┌─ GIVEN RECORDS

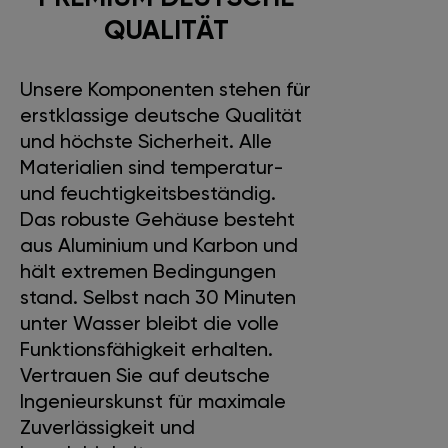
QUALITÄT
Unsere Komponenten stehen für
erstklassige deutsche Qualität
und höchste Sicherheit. Alle
Materialien sind temperatur-
und feuchtigkeitsbeständig.
Das robuste Gehäuse besteht
aus Aluminium und Karbon und
hält extremen Bedingungen
stand. Selbst nach 30 Minuten
unter Wasser bleibt die volle
Funktionsfähigkeit erhalten.
Vertrauen Sie auf deutsche
Ingenieurskunst für maximale
Zuverlässigkeit und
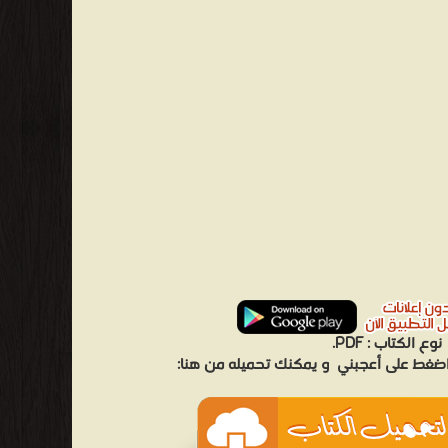
نوع الكتاب :
PDF.
 اضغط على أعجبني
و يمكنك تحميله من هنا:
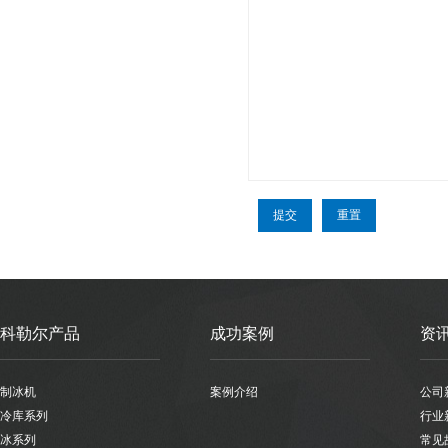
科勒尔产品
成功案例
资
制冰机
案例介绍
公司
冷库系列
行业
冰系列
常见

└─

ABOUT THIS EXERCISE:
Please copy every line in the entries where "deutsche" appears.

ANSWER TO THE EXERCISE:
erstklassige deutsche Qualität
Vertrauen Sie auf deutsche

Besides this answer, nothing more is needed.